A New Construction of Homogeneous Quaternionic Manifolds and Related Geometric Structures Related Books

A New Construction of Homogeneous Quaternionic Manifolds and Related Geometric Structures
Language: en
Pages: 79
Authors: Vicente Cortés
Categories: Mathematics
Type: BOOK - Published: 2000 - Publisher: American Mathematical Soc.

DOWNLOAD EBOOK

Let $V = {\mathbb R}^{p,q}$ be the pseudo-Euclidean vector space of signature $(p,q)$, $p\ge 3$ and $W$ a module over the even Clifford algebra $C\! \ell^0 (V)$
A Geometric Setting for Hamiltonian Perturbation Theory
Language: en
Pages: 137
Authors: Anthony D. Blaom
Categories: Mathematics
Type: BOOK - Published: 2001 - Publisher: American Mathematical Soc.

DOWNLOAD EBOOK

In this text, the perturbation theory of non-commutatively integrable systems is revisited from the point of view of non-Abelian symmetry groups.

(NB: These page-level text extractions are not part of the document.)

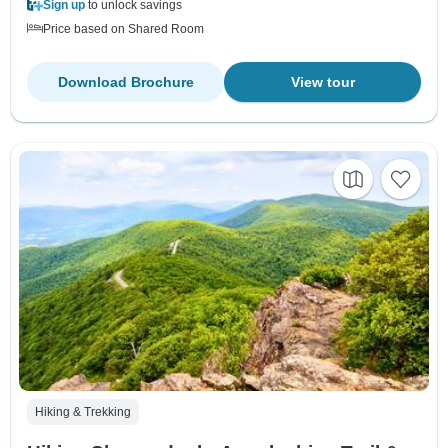
Sign up
to unlock savings
Price based on Shared Room
Download Brochure
View tour
Hiking & Trekking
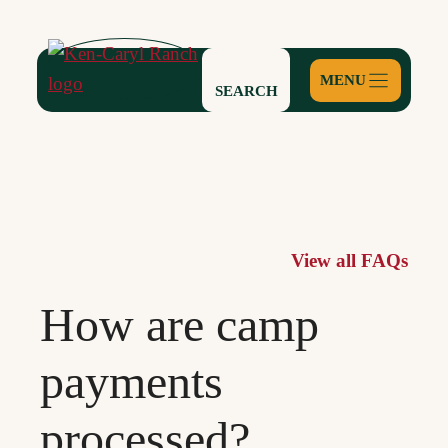
Skip
to
content
SEARCH
View all FAQs
How are camp
payments
processed?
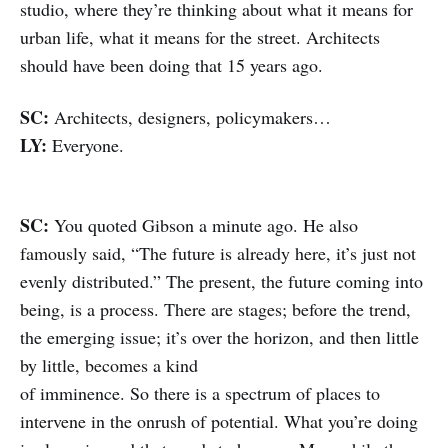
studio, where they’re thinking about what it means for
urban life, what it means for the street. Architects
should have been doing that 15 years ago.
SC:
Architects, designers, policymakers…
LY:
Everyone.
SC:
You quoted Gibson a minute ago. He also
famously said, “The future is already here, it’s just not
evenly distributed.” The present, the future coming into
being, is a process. There are stages; before the trend,
the emerging issue; it’s over the horizon, and then little
by little, becomes a kind
of imminence. So there is a spectrum of places to
intervene in the onrush of potential. What you’re doing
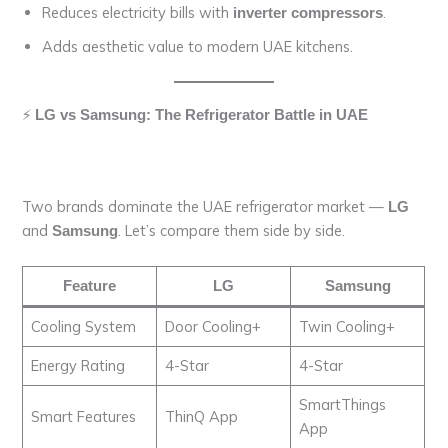
Reduces electricity bills with
.
inverter compressors
Adds aesthetic value to modern UAE kitchens.
⚡
LG vs Samsung: The Refrigerator Battle in UAE
Two brands dominate the UAE refrigerator market —
LG
and
. Let’s compare them side by side.
Samsung
Feature
LG
Samsung
Cooling System
Door Cooling+
Twin Cooling+
Energy Rating
4-Star
4-Star
SmartThings
Smart Features
ThinQ App
App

Using a co-ord
A Panoramic View of Riemannian Geometry
Language: en
Pages: 835
Authors: Marcel Berger
Categories: Mathematics
Type: BOOK - Published: 2012-12-06 - Publisher: Springer Science & Business Media

DOWNLOAD EBOOK

This book introduces readers to the living topics of Riemannian Geometry and details the main results known to date. The results are stated without detailed pro
Mathematische Werke / Mathematical Works
Language: en
Pages: 984
Authors: Erich Kähler
Categories: Mathematics
Type: BOOK - Published: 2011-07-13 - Publisher: Walter de Gruyter

DOWNLOAD EBOOK

For most mathematicians and many mathematical physicists the name Erich Kähler is strongly tied to important geometric notions such as Kähler metrics, Kähler
The Submanifold Geometries Associated to Grassmannian Systems
Language: en
Pages: 111
Authors: Martina Brück
Categories: Mathematics
Type: BOOK - Published: 2002 - Publisher: American Mathematical Soc.

DOWNLOAD EBOOK

This work is intended for graduate students and research mathematicians interested in differential geometry and partial differential equations.